The challenges and tips detailed in this section are actual experiences and results of other counties’ evaluation processes. The purpose of this information is to lessen miscalculations and oversights that can delay the success of a coordinated entry system.

Challenges

  • Evaluation is only as good as the data that goes into the data-collection systems; maintaining data entry and collection standards becomes more difficult in relation to the number of users entering data.
  • Misplaced understandings and expectations of coordinated entry can negatively affect the evaluation process, which can interfere with recognizing successes and areas for improvement.
  • Financial costs of resources to perform good evaluations, either through existing staff, additional staff, or through contracted evaluators; costs include developing effective surveys and questionnaires
  • Creating institutional energy to incorporate performance-based contracting
  • Collecting survey information from clients
  • Maintaining partner-agency enthusiasm to continue to help evaluate and problem solve
  • HMIS lacks the capacity to quantify services (outputs) and outcomes consistently
  • Making sure outcomes are not outputs by ensuring that what is measured reflects a change in the access, assessment, and referral system, not just in performing services
  • Designing survey questions that result in answers that provide a valid and reliable evaluation of coordinated entry and services

Tips

  • Remember that the evaluation of a coordinated entry system must be based on the purpose of the system: to streamline access, assessment, and referral processes for housing and other services. Having unrealistic expectations of the system will result in ineffective evaluations. Stay focused on and evaluate the system’s purpose. Keep in mind that coordinated entry is one part of a broader group of systems strategies that together aim to reduce and end homelessness.
  • That said, coordinated entry evaluation typically examines other systems, such as prevention, tailored services, rapid re-housing, or linkages to economic opportunity. It’s important to recognize that other changes to the overall system take place with coordinated entry—even on an informal level—and should be included in an evaluation process.

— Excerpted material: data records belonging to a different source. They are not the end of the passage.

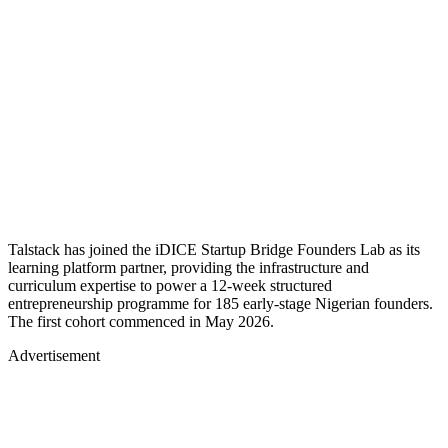
Talstack has joined the iDICE Startup Bridge Founders Lab as its
learning platform partner, providing the infrastructure and
curriculum expertise to power a 12-week structured
entrepreneurship programme for 185 early-stage Nigerian founders.
The first cohort commenced in May 2026.
Advertisement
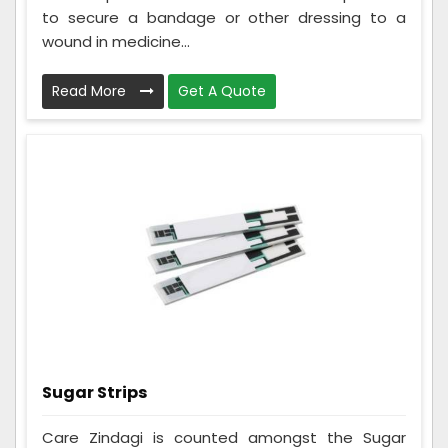
to secure a bandage or other dressing to a
wound in medicine...
Read More
Get A Quote
Sugar Strips
Care Zindagi is counted amongst the Sugar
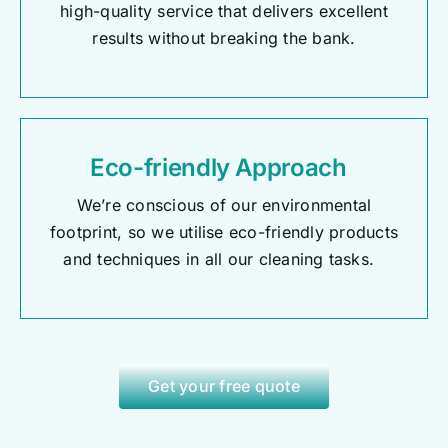
high-quality service that delivers excellent
results without breaking the bank.
Eco-friendly Approach
We’re conscious of our environmental
footprint, so we utilise eco-friendly products
and techniques in all our cleaning tasks.
Get your free quote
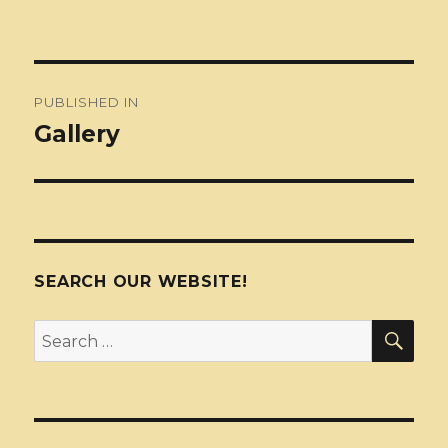
Post
PUBLISHED IN
navigation
Gallery
SEARCH OUR WEBSITE!
SEA
Search
for:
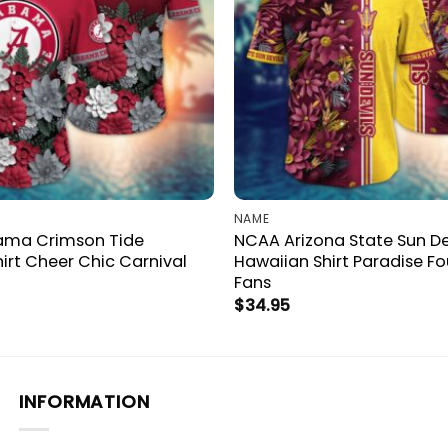
NAME
ama Crimson Tide
NCAA Arizona State Sun De
irt Cheer Chic Carnival
Hawaiian Shirt Paradise F
Fans
$
34.95
INFORMATION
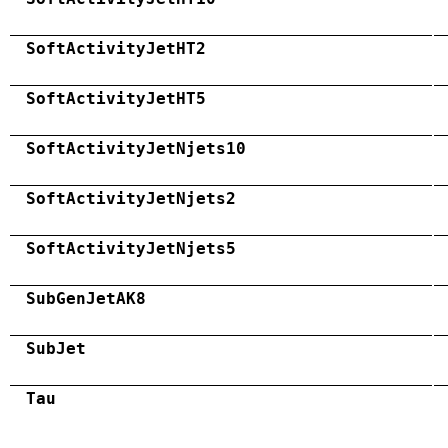
SoftActivityJetHT2
SoftActivityJetHT5
SoftActivityJetNjets10
SoftActivityJetNjets2
SoftActivityJetNjets5
SubGenJetAK8
SubJet
Tau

  • Don’t wait until all evaluation data is available to begin evaluating the system. Within a few months, HMIS and parallel systems data can provide valuable insights to the intake, assessment, and referral process.

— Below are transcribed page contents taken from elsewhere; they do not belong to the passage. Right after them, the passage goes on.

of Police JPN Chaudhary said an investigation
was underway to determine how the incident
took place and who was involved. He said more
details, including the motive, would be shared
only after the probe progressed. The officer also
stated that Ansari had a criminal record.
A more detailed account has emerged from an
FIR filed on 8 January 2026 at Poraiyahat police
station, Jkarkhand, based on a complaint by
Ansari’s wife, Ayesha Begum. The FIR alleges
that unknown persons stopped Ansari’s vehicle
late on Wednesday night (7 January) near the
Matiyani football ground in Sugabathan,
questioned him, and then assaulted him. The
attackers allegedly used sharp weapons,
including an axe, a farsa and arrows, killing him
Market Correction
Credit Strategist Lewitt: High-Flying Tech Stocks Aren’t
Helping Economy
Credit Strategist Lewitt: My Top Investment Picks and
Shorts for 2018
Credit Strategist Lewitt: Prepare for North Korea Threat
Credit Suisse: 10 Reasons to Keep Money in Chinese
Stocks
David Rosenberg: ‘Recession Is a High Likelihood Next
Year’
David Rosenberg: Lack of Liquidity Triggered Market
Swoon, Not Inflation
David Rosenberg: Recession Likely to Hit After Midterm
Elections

  • Recognize that success will look different for the short term versus the long term. Short-term successes can be measured by vacancy rates in shelter/transitional programs, number of successful client-to-agency matches, fewer first-time homeless households due to prevention efforts, alignment of services, etc. Short-term goals can indicate whether the coordinated system is on track to work well with other systems (e.g., rapid re-housing) to reach the long-term goal of reducing and ending homelessness.

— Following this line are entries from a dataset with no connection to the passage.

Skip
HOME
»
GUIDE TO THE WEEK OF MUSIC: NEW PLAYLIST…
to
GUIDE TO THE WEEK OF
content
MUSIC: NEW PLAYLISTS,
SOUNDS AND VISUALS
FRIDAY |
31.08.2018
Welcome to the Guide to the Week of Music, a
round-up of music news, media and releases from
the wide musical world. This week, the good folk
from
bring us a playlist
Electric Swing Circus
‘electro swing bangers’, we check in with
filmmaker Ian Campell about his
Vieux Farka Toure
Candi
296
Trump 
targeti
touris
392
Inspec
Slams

  • Consistent provider network meetings can serve as an informal survey to understand providers’ experience with the system to address concerns regarding intake, assessment, and referrals.
  • Communicate evaluation results to partners and the community. Make sure results are shared with direct service staff as well as agency leads/management. It’s important that partners are invested in the evaluation process.
  • To improve the evaluation process, ask agency partners to identify a staff person for data-entry quality control; this will improve data accuracy and completeness.
  • To meet the cost of performing system evaluations, consider reaching out to local universities to access students and university staff to develop surveys and questionnaires as well as collect and analyze data.